■ THE PROBLEM: Please return every line in the entries below with the word "accessibilité" in it.

■ RECORDS FOR THIS EXERCISE:
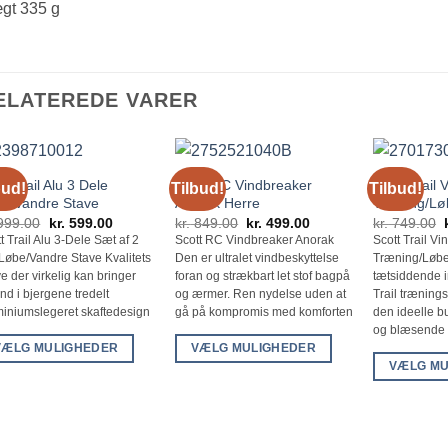
gt 335 g
ELATEREDE VARER
tt Trail Alu 3 Dele
Scott RC Vindbreaker
Scott Trail 
bud!
Tilbud!
Tilbud!
e/Vandre Stave
Anorak Herre
Træning/Lø
Den
Den
Den
Den
999.00
kr.
599.00
kr.
849.00
kr.
499.00
kr.
749.00
oprindelige
aktuelle
oprindelige
aktuelle
t Trail Alu 3-Dele Sæt af 2
Scott RC Vindbreaker Anorak
Scott Trail Vi
pris
pris
pris
pris
 Løbe/Vandre Stave Kvalitets
Den er ultralet vindbeskyttelse
Træning/Løbe
var:
er:
var:
er:
kr. 999.00.
kr. 599.00.
kr. 849.00.
kr. 499.00.
e der virkelig kan bringer
foran og strækbart let stof bagpå
tætsiddende i
ind i bjergene tredelt
og ærmer. Ren nydelse uden at
Trail træning
miniumslegeret skaftedesign
gå på kompromis med komforten
den ideelle b
og blæsende 
VÆLG MULIGHEDER
VÆLG MULIGHEDER
VÆLG MU
te
Dette
Dette
e
vare
vare
har
har
e
flere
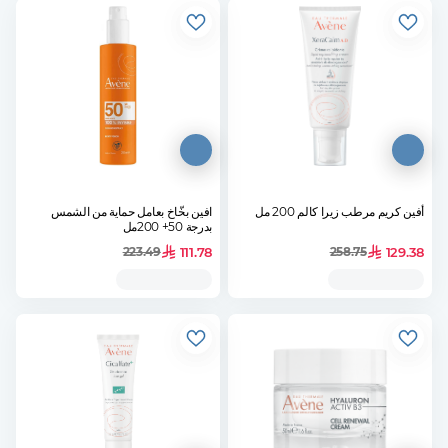
أفين كريم مرطب زيرا كالم 200 مل
افين بخّاخ بعامل حماية من الشمس
بدرجة 50+ 200مل
111.78
129.38
223.49
258.75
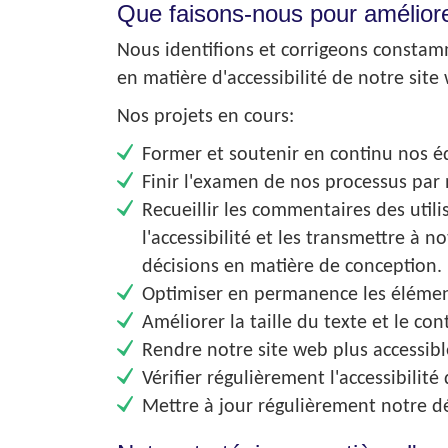
Que faisons-nous pour améliorer
Nous identifions et corrigeons constamme
en matière d'accessibilité de notre sit
Nos projets en cours:
Former et soutenir en continu nos éq
Finir l'examen de nos processus par 
Recueillir les commentaires des utili
l'accessibilité et les transmettre à n
décisions en matière de conception.
Optimiser en permanence les élément
Améliorer la taille du texte et le co
Rendre notre site web plus accessible
Vérifier régulièrement l'accessibili
Mettre à jour régulièrement notre dé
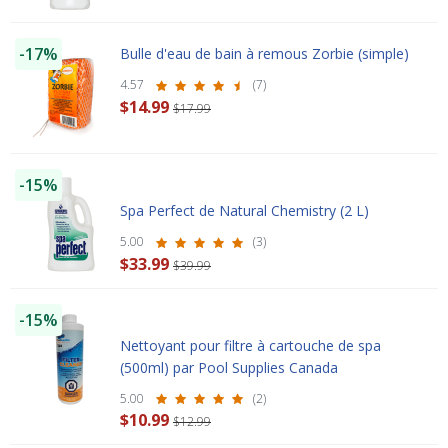
-17%
Bulle d'eau de bain à remous Zorbie (simple)
4.57
(7)
$14.99
$17.99
-15%
Spa Perfect de Natural Chemistry (2 L)
5.00
(3)
$33.99
$39.99
-15%
Nettoyant pour filtre à cartouche de spa
(500ml) par Pool Supplies Canada
5.00
(2)
$10.99
$12.99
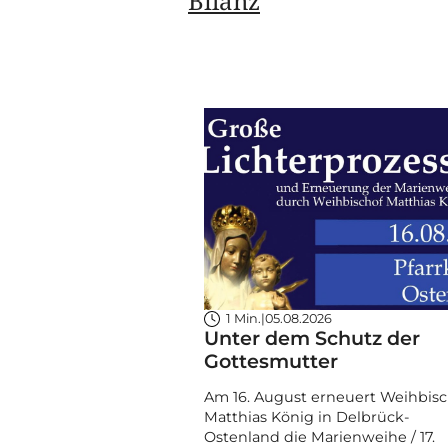
Bilanz
1 Min.
|
05.08.2026
Unter dem Schutz der
Gottesmutter
Am 16. August erneuert Weihbisc
Matthias König in Delbrück-
Ostenland die Marienweihe / 17.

■ ANSWER TO THE EXERCISE:
en matière d'accessibilité de notre sit
l'accessibilité et les transmettre à n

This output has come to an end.